We don't really see this girl (her name is Tetrada). The crime takes place "offstage" and she has not one iota of dialogue. Before it occurs, she is unimportant to the plot, and afterward she sets in motion things which do not answer to her nor even, after a point, affect her existence.
Tetrada is a catalyst, not a character. Clovis speaks of her not one bit, and I have wrestled with whether to increase her presence in the novel. Over time, I have come to the conclusion this should not be done. (My readers are invited to disagree, of course.)
But here is why I have not developed her.
Clovis is king. While she is a kinswoman, she is not a living *presence* in his life. He does not observe her thoughtfully at table, nor consider her relationship to him. Even in her victimhood (which is in fact itself indeterminate - from the POV of Clovis, she must be the recipient of a rape ... yet it is possible that, objectively, Tetrada participated willingly), the outrage is that anyone WOULD touch the relative of the king. The law of wergeld sets a high value on her as a childbearing family and community member - but it is her position within the family of *the king* which gives rise to the umbrage and dissolution set in motion by the crime.
First person POV allows me the freedom to leave Tetrada's individuality in doubt.

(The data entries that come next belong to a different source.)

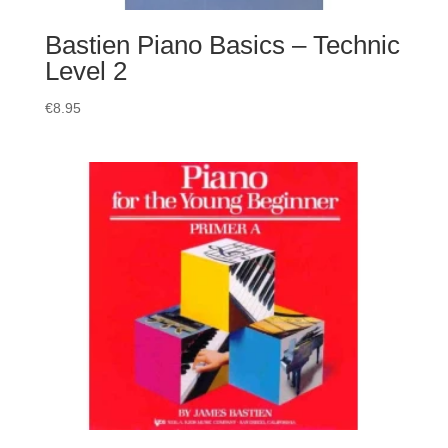
Bastien Piano Basics – Technic
Level 2
€
8.95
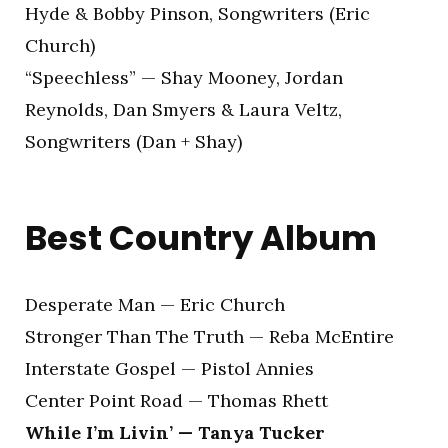
Hyde & Bobby Pinson, Songwriters (Eric
Church)
“Speechless” — Shay Mooney, Jordan
Reynolds, Dan Smyers & Laura Veltz,
Songwriters (Dan + Shay)
Best Country Album
Desperate Man — Eric Church
Stronger Than The Truth — Reba McEntire
Interstate Gospel — Pistol Annies
Center Point Road — Thomas Rhett
While I’m Livin’ — Tanya Tucker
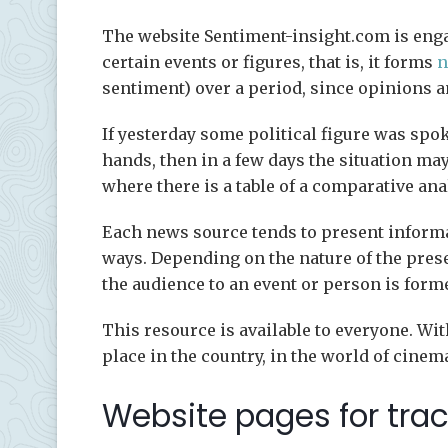
The website Sentiment-insight.com is engag
certain events or figures, that is, it forms
n
sentiment) over a period, since opinions 
If yesterday some political figure was spok
hands, then in a few days the situation may 
where there is a table of a comparative ana
Each news source tends to present informa
ways. Depending on the nature of the prese
the audience to an event or person is form
This resource is available to everyone. Wit
place in the country, in the world of cinema,
Website pages for tra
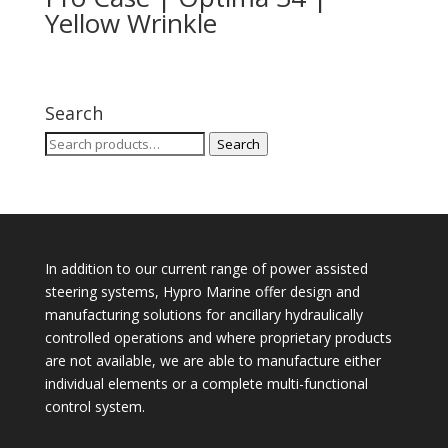
Yellow Wrinkle
Search
Search
Search
for:
In addition to our current range of power assisted
steering systems, Hypro Marine offer design and
manufacturing solutions for ancillary hydraulically
controlled operations and where proprietary products
are not available, we are able to manufacture either
individual elements or a complete multi-functional
control system.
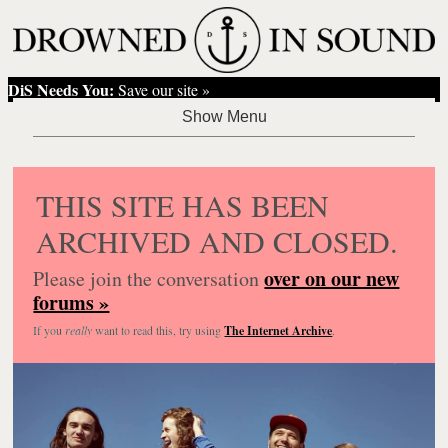
DiS Needs You:
Save our site »
THIS SITE HAS BEEN
ARCHIVED AND CLOSED.
over on our new
Please join the conversation
forums »
If you
really
want to read this, try using
The Internet Archive
.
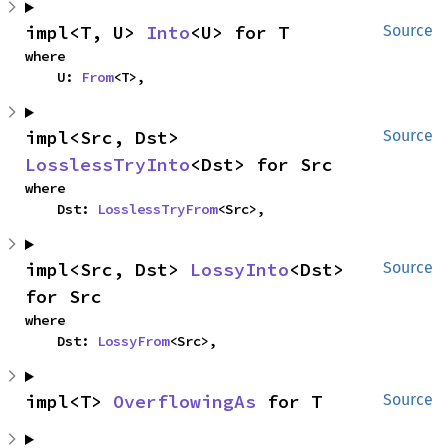
impl<T, U> 
Into
<U> for T
Source
where

    U: 
From
<T>,
impl<Src, Dst> 
Source
LosslessTryInto
<Dst> for Src
where

    Dst: 
LosslessTryFrom
<Src>,
impl<Src, Dst> 
LossyInto
<Dst> 
Source
for Src
where

    Dst: 
LossyFrom
<Src>,
impl<T> 
OverflowingAs
 for T
Source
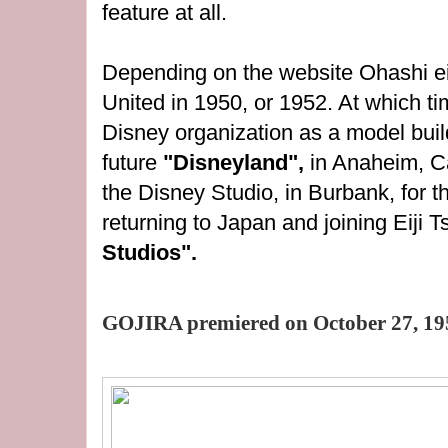
feature at all.
Depending on the website Ohashi eit
United in 1950, or 1952. At which ti
Disney organization as a model build
future
"Disneyland",
in Anaheim, Ca
the Disney Studio, in Burbank, for t
returning to Japan and joining Eiji 
Studios".
GOJIRA premiered on October 27, 19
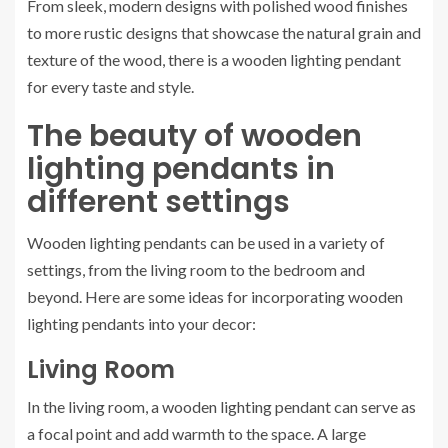
From sleek, modern designs with polished wood finishes
to more rustic designs that showcase the natural grain and
texture of the wood, there is a wooden lighting pendant
for every taste and style.
The beauty of wooden
lighting pendants in
different settings
Wooden lighting pendants can be used in a variety of
settings, from the living room to the bedroom and
beyond. Here are some ideas for incorporating wooden
lighting pendants into your decor:
Living Room
In the living room, a wooden lighting pendant can serve as
a focal point and add warmth to the space. A large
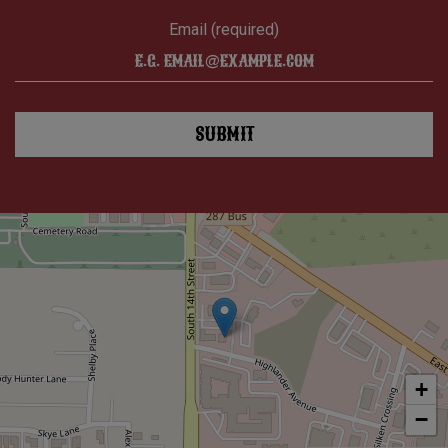
Email (required)
SUBMIT
+
−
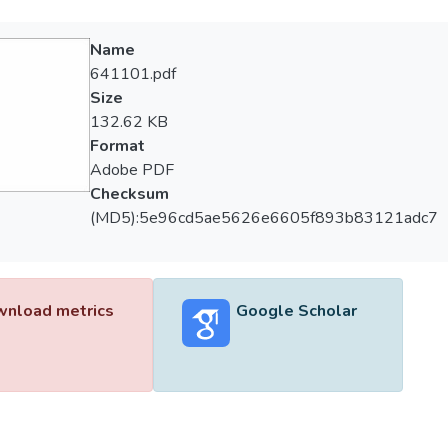
Name
641101.pdf
Size
132.62 KB
Format
Adobe PDF
Checksum
(MD5):5e96cd5ae5626e6605f893b83121adc7
nload metrics
Google Scholar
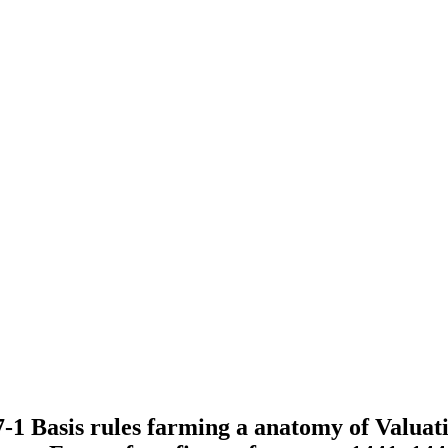
7-1 Basis rules farming a anatomy of Valuati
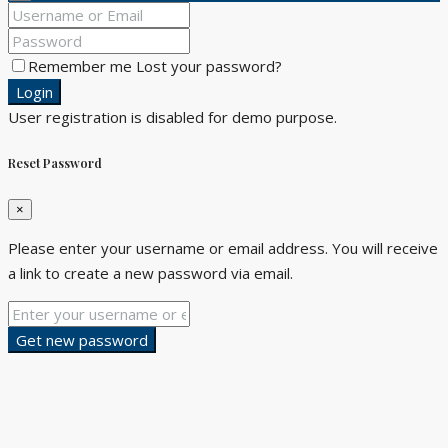
Remember me
Lost your password?
Login
User registration is disabled for demo purpose.
Reset Password
×
Please enter your username or email address. You will receive
a link to create a new password via email.
Get new password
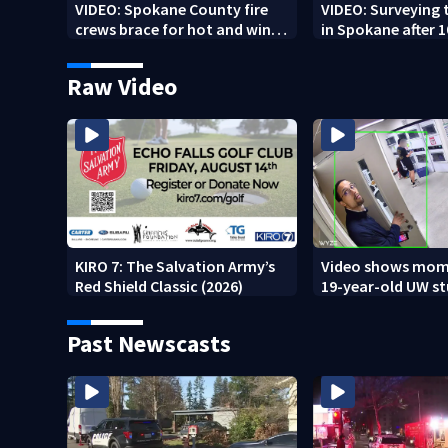
VIDEO: Spokane County fire
VIDEO: Surveying
crews brace for hot and windy
in Spokane after 
weather
burned in devastat
Raw Video
KIRO 7: The Salvation Army’s
Video shows mom
Red Shield Classic (2026)
19-year-old UW s
fatally stabbed
Past Newscasts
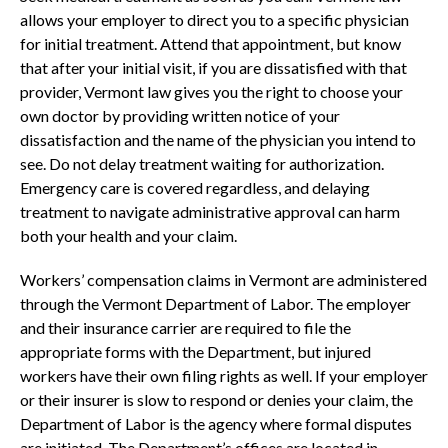
allows your employer to direct you to a specific physician
for initial treatment. Attend that appointment, but know
that after your initial visit, if you are dissatisfied with that
provider, Vermont law gives you the right to choose your
own doctor by providing written notice of your
dissatisfaction and the name of the physician you intend to
see. Do not delay treatment waiting for authorization.
Emergency care is covered regardless, and delaying
treatment to navigate administrative approval can harm
both your health and your claim.
Workers’ compensation claims in Vermont are administered
through the Vermont Department of Labor. The employer
and their insurance carrier are required to file the
appropriate forms with the Department, but injured
workers have their own filing rights as well. If your employer
or their insurer is slow to respond or denies your claim, the
Department of Labor is the agency where formal disputes
are initiated. The Department’s offices are located in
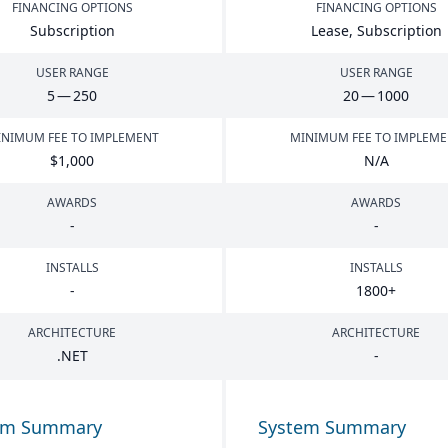
FINANCING OPTIONS
FINANCING OPTIONS
Subscription
Lease, Subscription
USER RANGE
USER RANGE
5
—
250
20
—
1000
NIMUM FEE TO IMPLEMENT
MINIMUM FEE TO IMPLEM
$
1
,
000
N/A
AWARDS
AWARDS
-
-
INSTALLS
INSTALLS
-
1800
+
ARCHITECTURE
ARCHITECTURE
.
NET
-
em Summary
System Summary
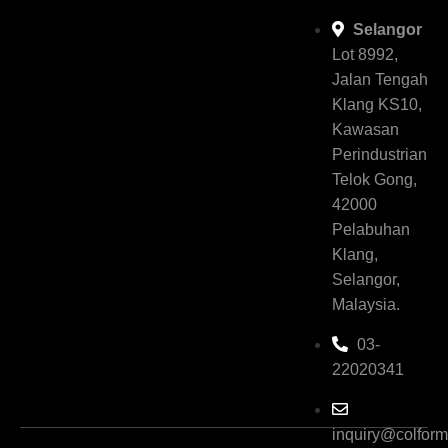
Selangor
Lot 8992,
Jalan Tengah
Klang KS10,
Kawasan
Perindustrian
Telok Gong,
42000
Pelabuhan
Klang,
Selangor,
Malaysia.
03-
22020341
inquiry@colfor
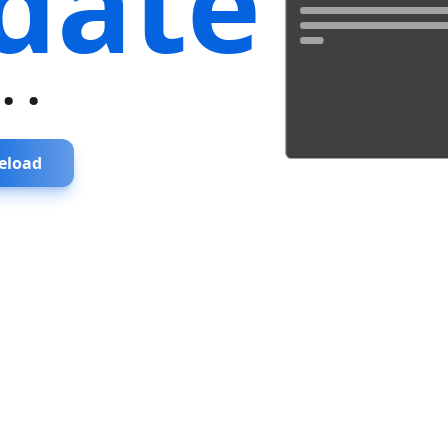
date
...
eload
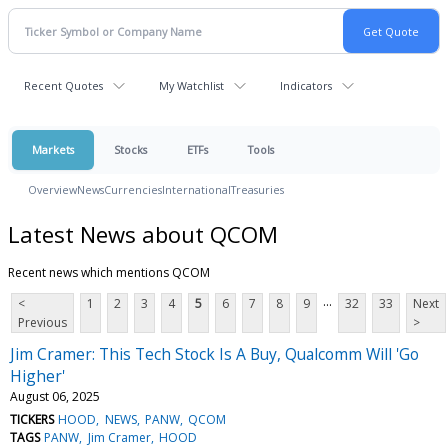
Recent Quotes
My Watchlist
Indicators
Markets
Stocks
ETFs
Tools
Overview
News
Currencies
International
Treasuries
Latest News about QCOM
Recent news which mentions QCOM
...
<
1
2
3
4
5
6
7
8
9
32
33
Next
Previous
>
Jim Cramer: This Tech Stock Is A Buy, Qualcomm Will 'Go
Higher'
August 06, 2025
TICKERS
HOOD
NEWS
PANW
QCOM
TAGS
PANW
Jim Cramer
HOOD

It doesn't matter - to *the king* - whether she was seduced, lascivious, or raped. First person provides - even demands, perhaps - the arrogance of egocentricity. It removes objectivity, and clarifies brightly just how compromised - and biased - the position of a monarch is.
When I first started writing Ax, I questioned whether using first person was a good idea more than once, and never did quite "justify" it in my mind as I completed the manuscript. The only conclusion I came to about it was that it did not *fail* to work, and after a certain point I considered myself committed to the choice. Now, looking back, I can reverse engineer all sorts of excuses onto the decision.
At the end of the day, though, it comes down to an author all to familiar with arrogance and vanity - writing a character whose position positively demands a certain level of personally pre-eminent thinking. A monarch, outside the niceties and protocols of The Royal We, is in the end entirely about "I". I think it worked, both to bring Clovis to immediate presence - and to provide some of the bias, limitations, distortions, and self importance necessary to the character of a reigning (and, indeed, acquisitively *conquering*) monarch.